Recensione – Machinarium

Genere: Avventure grafica
Piattaforme: PC, MAC
Sviluppatore: Amanita Design

E’ stato decisamente un caso di amore a prima vista…o forse no. E’ strano come sia finito ad avere fra le mani questo piccolo gioiello forse non ancora apprezzato appieno; questo perché PRIMO è stato messo in vendita relativamente da poco e SECONDO le software house indipendenti faticano ad accaparrarsi il loro angolino fra gli splendenti titoli quali CALL OF DUTY, THE SIMS e via dicendo…al che mi son detto, perché no?

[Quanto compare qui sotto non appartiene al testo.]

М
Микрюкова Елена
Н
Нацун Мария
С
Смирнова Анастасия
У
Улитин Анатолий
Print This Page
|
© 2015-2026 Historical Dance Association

Il mio rapporto con i giochi per computer si limita in maniera, passatemi il termine, forzata a World of Warcraft, The Sims 3 e Spore, quindi questa scelta va decisamente in direzione opposta rispetto ai miei generi. Perché forzata? Non è che nei negozi si trovino così facilmente giochi per sistemi MAC (eccezion fatta per i vari Football Manager, ma se mai dovessi arrivare ad acquistarne uno sparatemi).

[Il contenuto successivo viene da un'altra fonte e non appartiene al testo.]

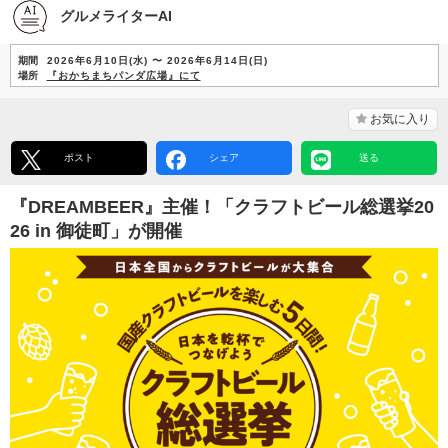
グルメライターAI
期間
2026年6月10日(水) 〜 2026年6月14日(日)
場所
『おかちまちパンダ広場』にて
お気に入り
ポスト
シェア
送る
『DREAMBEER』主催！「クラフトビール総選挙20
26 in 御徒町」が開催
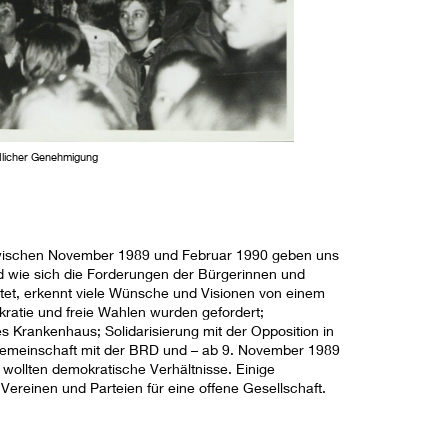
dlicher Genehmigung
zwischen November 1989 und Februar 1990 geben uns
nd wie sich die Forderungen der Bürgerinnen und
tet, erkennt viele Wünsche und Visionen von einem
atie und freie Wahlen wurden gefordert;
s Krankenhaus; Solidarisierung mit der Opposition in
gemeinschaft mit der BRD und – ab 9. November 1989
 wollten demokratische Verhältnisse. Einige
 Vereinen und Parteien für eine offene Gesellschaft.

Ma torniamo al gioco in questione…dopo una facilissima installazione, per la quale non sono serviti più di 400 Megabyte, ho avviato il tutto aspettandomi una super presentazione. Ed ecco la prima smentita ai miei canoni soliti in merito ai giochi per computer…la lentezza all’avvio del suddetto. In neanche trenta secondi mi sono ritrovato, piacevolmente sorpreso, nel primo livello, che ci presenta il protagonista dell’avventura nella quale mi sono appena imbarcato: un anonimo robot gettato in una discarica, un tipo qualunque insomma.

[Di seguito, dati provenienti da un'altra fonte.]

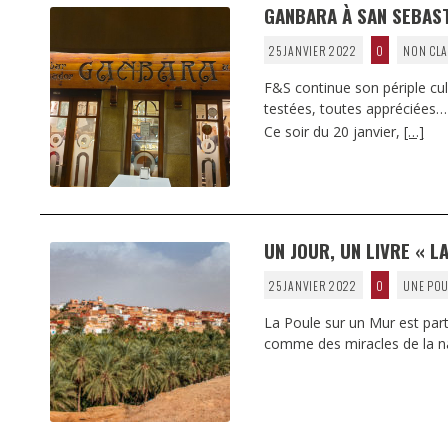
GANBARA À SAN SEBAST
25 JANVIER 2022
0
NON CLA
F&S continue son périple cu
testées, toutes appréciées…
Ce soir du 20 janvier,
[…]
UN JOUR, UN LIVRE « LA
25 JANVIER 2022
0
UNE POU
La Poule sur un Mur est parti
comme des miracles de la nat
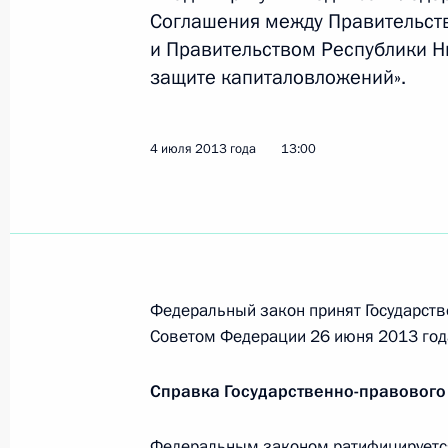
переселения соотечественников, 
Соглашения между Правительст
и Правительством Республики Н
12 июля 2013 года, 11:20
защите капиталовложений».
Указ о праздновании 110-летия и
4 июля 2013 года
13:00
12 июля 2013 года, 11:00
Утверждено Положение о порядке в
о кандидатурах на должность высш
Федеральный закон принят Государств
Федерации
Советом Федерации 26 июня 2013 год
12 июля 2013 года, 10:00
Справка Государственно-правового
Федеральным законом ратифицируетс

L’intero gioco è realizzato in Flash, il che gli conferisce un impatto visivo decisamente originale e ne semplifica le meccaniche ad un paio di click. Suona noioso, vero? Avete presente il Professor Layton? O quell’isola piena di scimmie? Magari non si raggiungeranno certi livelli di difficoltà, ma l’intero gioco ruota attorno a situazioni da risolvere con l’ausilio degli oggetti più o meno in evidenza sullo schermo, e sta al giocatore capire come destreggiarsi con essi per procedere nell’avventura. Il che porta immediatamente dopo a fare una riflessione di questo tipo: “Sono disposto a passare il mio tempo con un gioco del genere? Preferisco l’azione adrenalinica di uno sparatutto?”.
Se appartenete al secondo profilo…perché avete fatto questo acquisto?! Tornatevene in Corea o allo sbarco in Normandia! Se invece appartenete al primo profilo, sono certo che verrete ripagati per la pazienza che certi punti richiedono, per capire dove stia lo stramaledetto inghippo che impedisce al nostro amato robot di andare avanti e riuscire a salvare la sua robo-fidanzata. Ebbene sì, anche i robot hanno una fidanzata!
Oltre alla semplicità delle meccaniche di gioco, la quale si estende anche ai menu a scomparsa presenti nelle parti superiori e inferiori dello schermo, ci tengo a sottolineare la particolarità dello stile di disegno con il quale sono stati realizzati i personaggi, che talvolta risultano essere veramente stravaganti, come come i fondali dove si svolge l’azione. A coronare il tutto, le musiche degli ambienti si intonano perfettamente alla situazione nella quale vi trovate, senza essere troppo invasive, e la loro originalità sarà sicuramente motivo di appagamento per tutti i giocatori.
Nota di merito va anche ai contenuti extra del gioco, ovvero l’intera colonna sonora e i concept art di Machinarium.

Mi sento di consigliare questo titolo un po’ a tutti coloro che sono in cerca di un’avventura grafica semplice, di classe, forse un poco fuori dagli schemi, ma estremamente affascinante, dai ragazzi agli adulti, veterani e non di questo genere intramontabile.